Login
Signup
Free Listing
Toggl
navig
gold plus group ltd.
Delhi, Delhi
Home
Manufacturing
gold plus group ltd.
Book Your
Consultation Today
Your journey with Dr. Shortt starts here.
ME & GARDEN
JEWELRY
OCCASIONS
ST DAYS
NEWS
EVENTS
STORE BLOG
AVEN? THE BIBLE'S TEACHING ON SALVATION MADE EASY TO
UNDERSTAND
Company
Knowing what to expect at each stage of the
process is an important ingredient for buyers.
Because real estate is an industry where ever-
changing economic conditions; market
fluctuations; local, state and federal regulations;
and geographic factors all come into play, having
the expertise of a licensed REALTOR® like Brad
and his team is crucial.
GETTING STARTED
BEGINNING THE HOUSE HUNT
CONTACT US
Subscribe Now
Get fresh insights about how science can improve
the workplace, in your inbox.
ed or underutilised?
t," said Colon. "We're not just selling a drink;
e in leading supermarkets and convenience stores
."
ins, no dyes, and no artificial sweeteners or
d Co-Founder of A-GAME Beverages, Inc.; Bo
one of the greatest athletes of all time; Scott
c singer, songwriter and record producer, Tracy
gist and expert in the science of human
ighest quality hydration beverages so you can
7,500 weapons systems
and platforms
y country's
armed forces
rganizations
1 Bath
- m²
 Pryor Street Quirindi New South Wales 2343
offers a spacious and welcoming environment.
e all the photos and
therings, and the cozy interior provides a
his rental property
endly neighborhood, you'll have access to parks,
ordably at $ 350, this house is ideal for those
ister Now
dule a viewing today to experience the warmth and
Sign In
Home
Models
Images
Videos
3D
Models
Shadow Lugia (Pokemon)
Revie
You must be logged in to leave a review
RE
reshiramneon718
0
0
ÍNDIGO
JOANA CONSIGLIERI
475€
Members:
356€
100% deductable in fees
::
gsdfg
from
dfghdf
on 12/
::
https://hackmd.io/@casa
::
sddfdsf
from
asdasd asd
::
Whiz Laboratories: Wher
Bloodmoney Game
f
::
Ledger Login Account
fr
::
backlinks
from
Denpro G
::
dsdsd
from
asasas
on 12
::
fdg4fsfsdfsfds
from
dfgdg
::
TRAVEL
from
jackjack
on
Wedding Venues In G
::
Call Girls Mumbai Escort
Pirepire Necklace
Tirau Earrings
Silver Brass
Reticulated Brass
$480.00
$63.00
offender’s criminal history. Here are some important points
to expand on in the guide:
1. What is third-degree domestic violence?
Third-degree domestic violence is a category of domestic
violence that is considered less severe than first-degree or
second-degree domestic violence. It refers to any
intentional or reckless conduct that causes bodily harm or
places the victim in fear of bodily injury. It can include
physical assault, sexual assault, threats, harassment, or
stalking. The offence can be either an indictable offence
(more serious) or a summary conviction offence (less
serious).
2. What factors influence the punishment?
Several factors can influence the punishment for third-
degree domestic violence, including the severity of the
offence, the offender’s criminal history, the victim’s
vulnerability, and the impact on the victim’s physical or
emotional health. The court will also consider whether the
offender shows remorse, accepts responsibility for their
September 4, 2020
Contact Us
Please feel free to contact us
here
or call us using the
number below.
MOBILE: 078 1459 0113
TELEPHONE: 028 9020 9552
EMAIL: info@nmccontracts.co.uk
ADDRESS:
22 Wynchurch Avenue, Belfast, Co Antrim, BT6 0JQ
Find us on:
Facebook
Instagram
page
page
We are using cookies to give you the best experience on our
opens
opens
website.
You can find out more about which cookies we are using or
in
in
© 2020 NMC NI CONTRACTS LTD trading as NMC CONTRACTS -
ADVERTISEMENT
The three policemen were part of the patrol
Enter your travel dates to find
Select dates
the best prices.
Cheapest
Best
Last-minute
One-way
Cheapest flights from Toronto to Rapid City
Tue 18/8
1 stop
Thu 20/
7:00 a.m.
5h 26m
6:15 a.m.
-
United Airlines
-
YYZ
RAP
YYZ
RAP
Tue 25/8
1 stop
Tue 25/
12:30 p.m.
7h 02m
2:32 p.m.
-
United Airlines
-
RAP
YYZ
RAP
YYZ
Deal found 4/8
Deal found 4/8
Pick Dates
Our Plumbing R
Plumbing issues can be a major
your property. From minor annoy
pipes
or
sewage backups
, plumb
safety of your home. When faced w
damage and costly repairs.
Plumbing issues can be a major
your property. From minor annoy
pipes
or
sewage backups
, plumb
::::::::::
→ **Directions for this task**:
Write every record out again, letter for letter.

→ **Answer section**:
Login
Signup
Free Listing
Toggl
navig
gold plus group ltd.
Delhi, Delhi
Home
Manufacturing
gold plus group ltd.
Book Your
Consultation Today
Your journey with Dr. Shortt starts here.
ME & GARDEN
JEWELRY
OCCASIONS
ST DAYS
NEWS
EVENTS
STORE BLOG
AVEN? THE BIBLE'S TEACHING ON SALVATION MADE EASY TO
UNDERSTAND
Company
Knowing what to expect at each stage of the
process is an important ingredient for buyers.
Because real estate is an industry where ever-
changing economic conditions; market
fluctuations; local, state and federal regulations;
and geographic factors all come into play, having
the expertise of a licensed REALTOR® like Brad
and his team is crucial.
GETTING STARTED
BEGINNING THE HOUSE HUNT
CONTACT US
Subscribe Now
Get fresh insights about how science can improve
the workplace, in your inbox.
ed or underutilised?
t," said Colon. "We're not just selling a drink;
e in leading supermarkets and convenience stores
."
ins, no dyes, and no artificial sweeteners or
d Co-Founder of A-GAME Beverages, Inc.; Bo
one of the greatest athletes of all time; Scott
c singer, songwriter and record producer, Tracy
gist and expert in the science of human
ighest quality hydration beverages so you can
7,500 weapons systems
and platforms
y country's
armed forces
rganizations
1 Bath
- m²
 Pryor Street Quirindi New South Wales 2343
offers a spacious and welcoming environment.
e all the photos and
therings, and the cozy interior provides a
his rental property
endly neighborhood, you'll have access to parks,
ordably at $ 350, this house is ideal for those
ister Now
dule a viewing today to experience the warmth and
Sign In
Home
Models
Images
Videos
3D
Models
Shadow Lugia (Pokemon)
Revie
You must be logged in to leave a review
RE
reshiramneon718
0
0
ÍNDIGO
JOANA CONSIGLIERI
475€
Members:
356€
100% deductable in fees
::
gsdfg
from
dfghdf
on 12/
::
https://hackmd.io/@casa
::
sddfdsf
from
asdasd asd
::
Whiz Laboratories: Wher
Bloodmoney Game
f
::
Ledger Login Account
fr
::
backlinks
from
Denpro G
::
dsdsd
from
asasas
on 12
::
fdg4fsfsdfsfds
from
dfgdg
::
TRAVEL
from
jackjack
on
Wedding Venues In G
::
Call Girls Mumbai Escort
Pirepire Necklace
Tirau Earrings
Silver Brass
Reticulated Brass
$480.00
$63.00
offender’s criminal history. Here are some important points
to expand on in the guide:
1. What is third-degree domestic violence?
Third-degree domestic violence is a category of domestic
violence that is considered less severe than first-degree or
second-degree domestic violence. It refers to any
intentional or reckless conduct that causes bodily harm or
places the victim in fear of bodily injury. It can include
physical assault, sexual assault, threats, harassment, or
stalking. The offence can be either an indictable offence
(more serious) or a summary conviction offence (less
serious).
2. What factors influence the punishment?
Several factors can influence the punishment for third-
degree domestic violence, including the severity of the
offence, the offender’s criminal history, the victim’s
vulnerability, and the impact on the victim’s physical or
emotional health. The court will also consider whether the
offender shows remorse, accepts responsibility for their
September 4, 2020
Contact Us
Please feel free to contact us
here
or call us using the
number below.
MOBILE: 078 1459 0113
TELEPHONE: 028 9020 9552
EMAIL: info@nmccontracts.co.uk
ADDRESS:
22 Wynchurch Avenue, Belfast, Co Antrim, BT6 0JQ
Find us on:
Facebook
Instagram
page
page
We are using cookies to give you the best experience on our
opens
opens
website.
You can find out more about which cookies we are using or
in
in
© 2020 NMC NI CONTRACTS LTD trading as NMC CONTRACTS -
ADVERTISEMENT
The three policemen were part of the patrol
Enter your travel dates to find
Select dates
the best prices.
Cheapest
Best
Last-minute
One-way
Cheapest flights from Toronto to Rapid City
Tue 18/8
1 stop
Thu 20/
7:00 a.m.
5h 26m
6:15 a.m.
-
United Airlines
-
YYZ
RAP
YYZ
RAP
Tue 25/8
1 stop
Tue 25/
12:30 p.m.
7h 02m
2:32 p.m.
-
United Airlines
-
RAP
YYZ
RAP
YYZ
Deal found 4/8
Deal found 4/8
Pick Dates
Our Plumbing R
Plumbing issues can be a major
your property. From minor annoy
pipes
or
sewage backups
, plumb
safety of your home. When faced w
damage and costly repairs.
Plumbing issues can be a major
your property. From minor annoy
pipes
or
sewage backups
, plumb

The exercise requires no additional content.